**SUPPLIED MATERIAL:**

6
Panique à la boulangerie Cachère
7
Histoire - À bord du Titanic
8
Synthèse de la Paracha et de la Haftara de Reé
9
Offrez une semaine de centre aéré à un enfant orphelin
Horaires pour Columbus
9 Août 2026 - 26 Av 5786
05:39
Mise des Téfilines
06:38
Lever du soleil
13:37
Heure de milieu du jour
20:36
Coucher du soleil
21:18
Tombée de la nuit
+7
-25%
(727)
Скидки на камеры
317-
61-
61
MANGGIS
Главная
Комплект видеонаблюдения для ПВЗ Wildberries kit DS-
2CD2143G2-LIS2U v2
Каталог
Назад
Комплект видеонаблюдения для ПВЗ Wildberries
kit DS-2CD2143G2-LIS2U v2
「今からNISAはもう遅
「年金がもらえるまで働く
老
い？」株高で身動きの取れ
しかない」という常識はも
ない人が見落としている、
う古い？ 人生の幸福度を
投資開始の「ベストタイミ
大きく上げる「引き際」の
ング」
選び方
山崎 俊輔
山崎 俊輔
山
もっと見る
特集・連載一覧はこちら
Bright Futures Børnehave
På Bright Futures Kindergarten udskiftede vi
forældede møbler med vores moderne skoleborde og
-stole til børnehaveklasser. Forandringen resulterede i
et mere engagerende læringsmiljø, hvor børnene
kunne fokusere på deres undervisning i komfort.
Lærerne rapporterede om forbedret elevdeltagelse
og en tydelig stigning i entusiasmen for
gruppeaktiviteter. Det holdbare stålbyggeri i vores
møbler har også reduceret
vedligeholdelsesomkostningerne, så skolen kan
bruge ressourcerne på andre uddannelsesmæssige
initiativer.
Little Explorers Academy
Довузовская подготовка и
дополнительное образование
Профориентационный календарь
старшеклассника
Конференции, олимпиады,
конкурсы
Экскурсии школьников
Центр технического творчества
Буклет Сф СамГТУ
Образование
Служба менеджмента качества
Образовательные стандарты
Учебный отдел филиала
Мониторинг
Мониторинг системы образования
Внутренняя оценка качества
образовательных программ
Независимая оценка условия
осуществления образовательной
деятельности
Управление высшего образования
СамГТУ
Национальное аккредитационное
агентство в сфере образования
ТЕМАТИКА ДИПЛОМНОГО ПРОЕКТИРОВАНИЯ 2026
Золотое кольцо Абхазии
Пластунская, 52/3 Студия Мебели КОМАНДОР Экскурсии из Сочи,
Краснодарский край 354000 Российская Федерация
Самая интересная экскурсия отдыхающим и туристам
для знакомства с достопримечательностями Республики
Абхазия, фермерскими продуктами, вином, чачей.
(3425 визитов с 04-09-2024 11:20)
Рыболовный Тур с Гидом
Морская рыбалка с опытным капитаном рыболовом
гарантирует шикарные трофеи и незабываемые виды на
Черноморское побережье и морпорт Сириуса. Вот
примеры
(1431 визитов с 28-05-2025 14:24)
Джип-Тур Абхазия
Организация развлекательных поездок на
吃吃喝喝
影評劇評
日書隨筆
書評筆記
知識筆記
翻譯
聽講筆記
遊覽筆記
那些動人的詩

**YOUR ASSIGNMENT:** Look for the string "Абхазия" in the listing above and copy every line holding it.

**ANSWER BOX:**
Абхазия, фермерскими продуктами, вином, чачей.
Джип-Тур Абхазия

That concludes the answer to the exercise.